Two generations ago, the government of Northern Nigeria set up a “medical school” in Kano to train the Assistant Medical Officer, a hybrid between doctor and nurse who would relieve the doctor of the huge clinical load of relatively minor complaints that took up about 80% of the hospital doctors’ time, thus enabling him to attend to more serious problems. With many hospitals not having any doctor at all, the government soon deployed these Assistant Medical Officers to new hospitals, where they were the highest trained health professionals. Under these circumstances, they carried out the full duties of doctors, and in time their unions began to lobby the government with the slogan: “equal work, equal pay, equal status.” The government passed a law granting them the status of doctors, much to the ire of their more diligent colleagues who were still struggling with the medical curriculum at universities. Incidences such as this and the inherent rivalry among health professionals have led to professional associations in Nigeria opposing task shifting in the presence of dire need—to the consternation of concerned observers.

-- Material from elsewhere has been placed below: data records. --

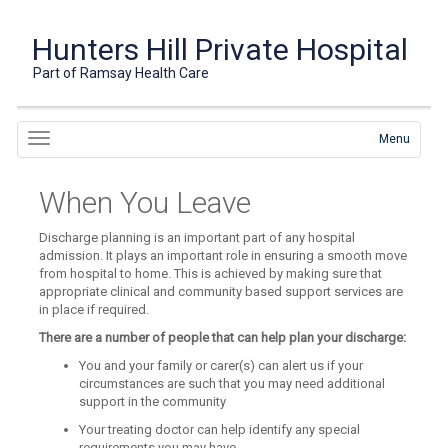
Hunters Hill Private Hospital
Part of Ramsay Health Care
Menu
When You Leave
Discharge planning is an important part of any hospital
admission. It plays an important role in ensuring a smooth move
from hospital to home. This is achieved by making sure that
appropriate clinical and community based support services are
in place if required.
There are a number of people that can help plan your discharge:
You and your family or carer(s) can alert us if your
circumstances are such that you may need additional
support in the community
Your treating doctor can help identify any special
requirements you may have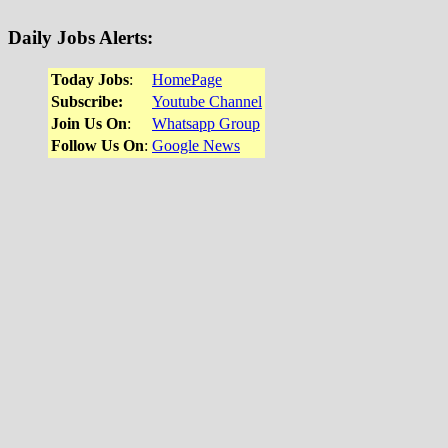
Daily Jobs Alerts
:
Today Jobs
:
HomePage
Subscribe:
Youtube Channel
Join Us On
:
Whatsapp Group
Follow Us On
:
Google News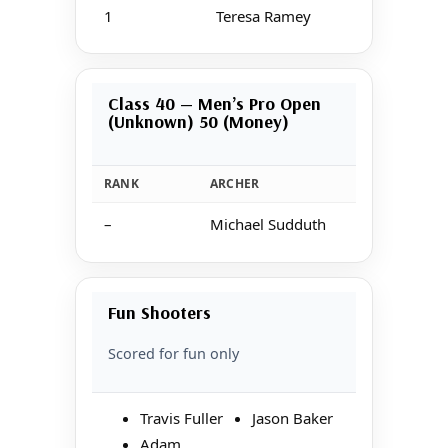
1
Teresa Ramey
Class 40 — Men’s Pro Open
(Unknown) 50 (Money)
RANK
ARCHER
–
Michael Sudduth
Fun Shooters
Scored for fun only
Travis Fuller
Jason Baker
Adam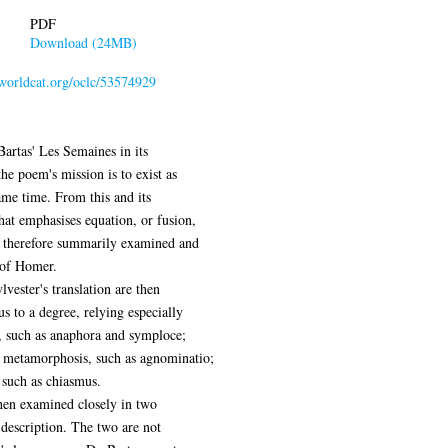
PDF
Download (24MB)
.worldcat.org/oclc/53574929
 Bartas' Les Semaines in its
the poem's mission is to exist as
same time. From this and its
at emphasises equation, or fusion,
e therefore summarily examined and
 of Homer.
vester's translation are then
us to a degree, relying especially
ue, such as anaphora and symploce;
 metamorphosis, such as agnominatio;
such as chiasmus.
then examined closely in two
l description. The two are not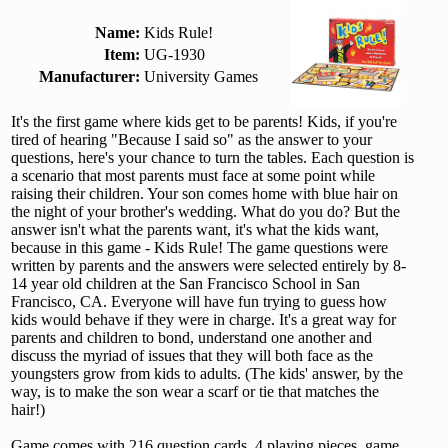
Name:
Kids Rule!
Item:
UG-1930
Manufacturer:
University Games
It's the first game where kids get to be parents! Kids, if you're
tired of hearing "Because I said so" as the answer to your
questions, here's your chance to turn the tables. Each question is
a scenario that most parents must face at some point while
raising their children. Your son comes home with blue hair on
the night of your brother's wedding. What do you do? But the
answer isn't what the parents want, it's what the kids want,
because in this game - Kids Rule! The game questions were
written by parents and the answers were selected entirely by 8-
14 year old children at the San Francisco School in San
Francisco, CA. Everyone will have fun trying to guess how
kids would behave if they were in charge. It's a great way for
parents and children to bond, understand one another and
discuss the myriad of issues that they will both face as the
youngsters grow from kids to adults. (The kids' answer, by the
way, is to make the son wear a scarf or tie that matches the
hair!)
Game comes with 216 question cards, 4 playing pieces, game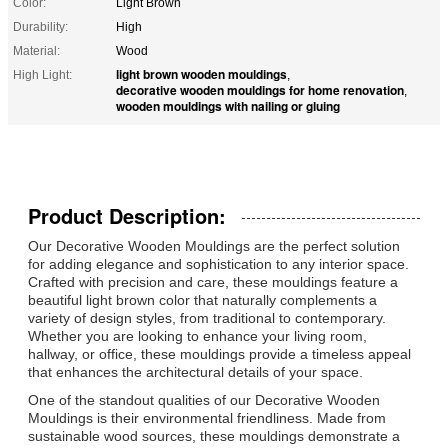
Color:
Light Brown
Durability:
High
Material:
Wood
light brown wooden mouldings
High Light:
,
decorative wooden mouldings for home renovation
,
wooden mouldings with nailing or gluing
Product Description:
Our Decorative Wooden Mouldings are the perfect solution
for adding elegance and sophistication to any interior space.
Crafted with precision and care, these mouldings feature a
beautiful light brown color that naturally complements a
variety of design styles, from traditional to contemporary.
Whether you are looking to enhance your living room,
hallway, or office, these mouldings provide a timeless appeal
that enhances the architectural details of your space.
One of the standout qualities of our Decorative Wooden
Mouldings is their environmental friendliness. Made from
sustainable wood sources, these mouldings demonstrate a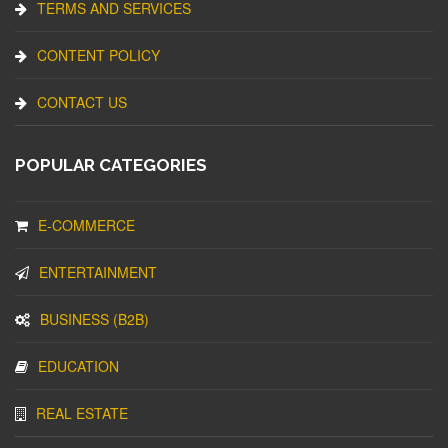
TERMS AND SERVICES
CONTENT POLICY
CONTACT US
POPULAR CATEGORIES
E-COMMERCE
ENTERTAINMENT
BUSINESS (B2B)
EDUCATION
REAL ESTATE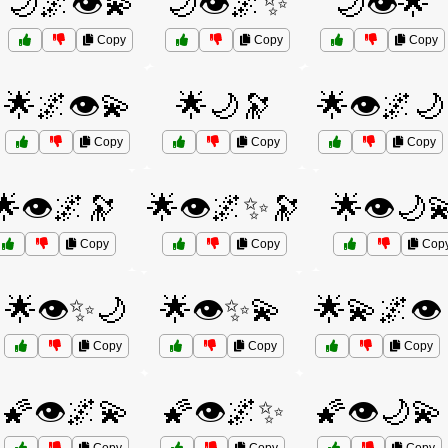
🌙🌌👁️💫
🌙👁️🌌✨
🌙👁️🌟
Copy
Copy
Copy
🌟🌌👁️💫
🌟🌙🔭
🌟👁️🌌🌙
Copy
Copy
Copy
🌟👁️🌌🔭
🌟👁️🌌✨🔭
🌟👁️🌙
Copy
Copy
Cop
🌟👁️✨🌙
🌟👁️✨💫
🌟💫🌌👁️
Copy
Copy
Copy
🌠👁️🌌💫
🌠👁️🌌✨
🌠👁️🌙💫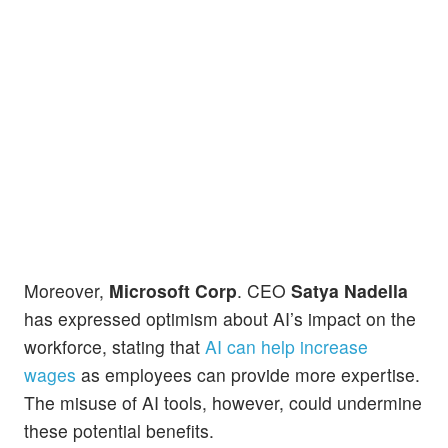
Moreover,
Microsoft Corp
. CEO
Satya Nadella
has expressed optimism about AI’s impact on the
workforce, stating that
AI can help increase
wages
as employees can provide more expertise.
The misuse of AI tools, however, could undermine
these potential benefits.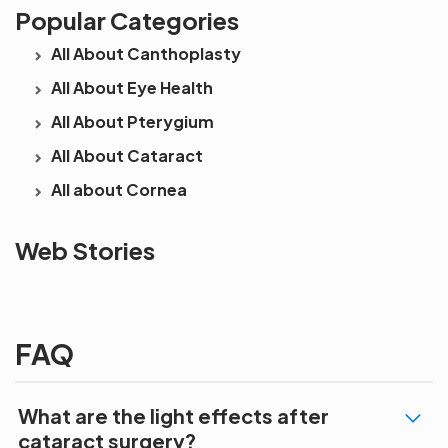
Popular Categories
All About Canthoplasty
All About Eye Health
All About Pterygium
All About Cataract
All about Cornea
See beyond
Is Cataract an
The future 
Web Stories
the blur with Dr
Age Related
vision
Agarwals
Issue?
correction 
Myopia Summit
Amaris 105
2025!
FAQ
What are the light effects after
cataract surgery?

These are strong indications that task shifting, particularly in surgery, should always be under supervision and in an environment of good regulation of medical practice. More invasive operations are more likely to result in distressing and/or life-threatening complications such as the ones seen under poor regulation in Benue State, Nigeria. Task shifting is a safe strategy only if the practitioners remain strictly within the confines of their newly acquired skills. They can do this only if there are no obstacles to referral to more qualified surgeons when unusual or unanticipated difficulties arise. This process would be more comfortably accommodated within the concept of task sharing.